At the present time, hospitals and many surgeons and other providers look at your health insurance benefits before they see you for care. Part of what they look at is; where is this person in meeting their deductible and would they owe a lot of money for care received if it is billed to the insurance company first? Why do they do this? All businesses want to be paid for the services and goods they provide. Just like you pay for your pizza now on-line ahead of its delivery, quite a bit of healthcare is now paid before or at the time of delivery.
Unlike when you go to the doctor’s office and pay a co-payment (if you are on a PPO non H.S.A.) based plan, for other care needs the cost typically will vary. The providers know what they will get paid usually and generally also know what services will be provided. That is how they determine what your deposit should be. When at the doctor’s office where a co-payment is due that is a fixed amount based on the plan’s benefits so the co-payment is handled a bit differently because it is a set fee paid not a deposit.
When you have a large deductible that is not yet met, the providers want to ensure they don’t provide you with either uncompensated care or provide you with a free loan. In order to protect from these situations they require, and the insurance carriers typically allow, a deposit against the cost of the care. The deposit should be no more than you would owe based on how much of your deposit is already met. You should not be asked to fund the full procedure with refunds coming after insurance processing of the claim, unless that amount is less than what you still owe on your deductible.

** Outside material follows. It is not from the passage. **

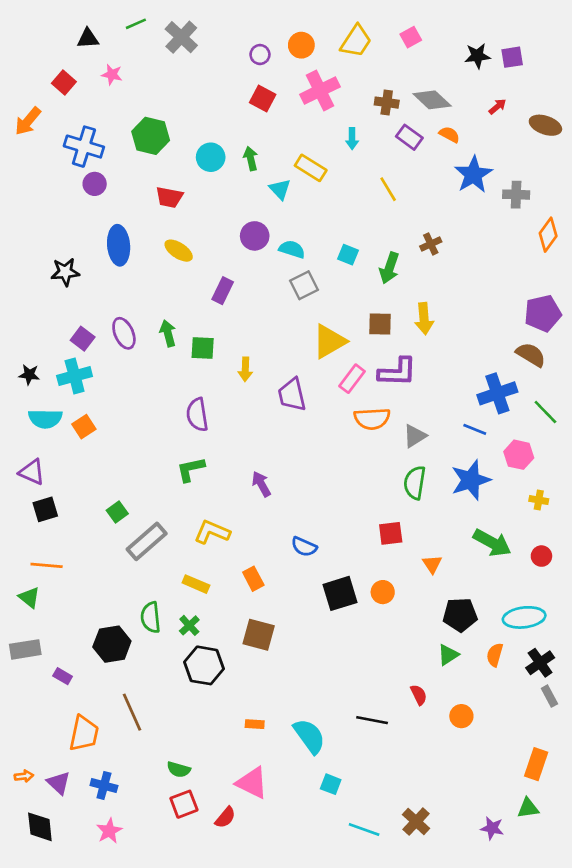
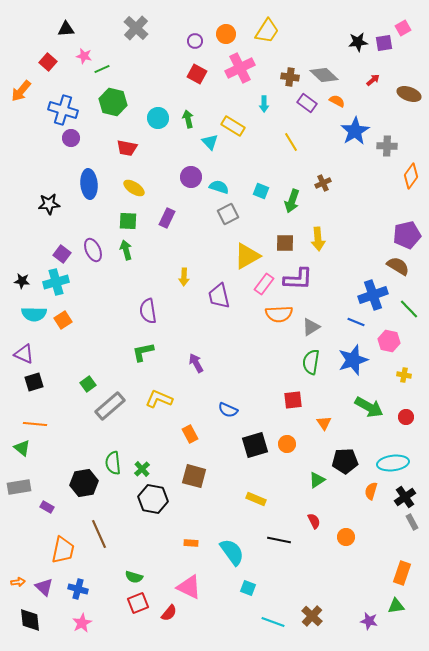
green line: (136, 24) -> (102, 69), moved
pink square: (411, 37) -> (403, 28), moved
green square: (203, 348) -> (128, 221), moved
yellow rectangle: (196, 584) -> (256, 499), moved
green triangle: (448, 655) -> (317, 480), moved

You should always know how much you still owe towards your annual out of pocket maximum. Keep in mind with most plans co-payments do not count towards these maximums, they only capture deductible and co-insurance. It should be easy for you to track and needs to be tracked to make sure your and the insurance carrier numbers match. Remember in-network and out-of-network maximum out of pocket costs add up in different buckets, so often if you use services in one of the other it does not necessarily fill both buckets.
If you are going to the hospital for elective surgery, scheduled well ahead of time, you will almost always spend some time at the hospital ahead to conduct pre-operative reviews. These reviews are medical and financial. At this time the hospital staff will conduct a check of benefits and see where you are with regard to meeting the maximum out of pocket. They will then discuss with you the expected cost of care and where your personal costs are expected to be. At that time they will ask you to pay a deposit for your expected out of pocket costs. They may be able to work out a payment plan, and the best time to ask for such is at that time.
Healthcare is expensive to obtain and for most providers to provide. To that end the providers are just ensuring they are going to get paid for their services and goods provided. That is why you are asked to pay a deposit for care in many cases.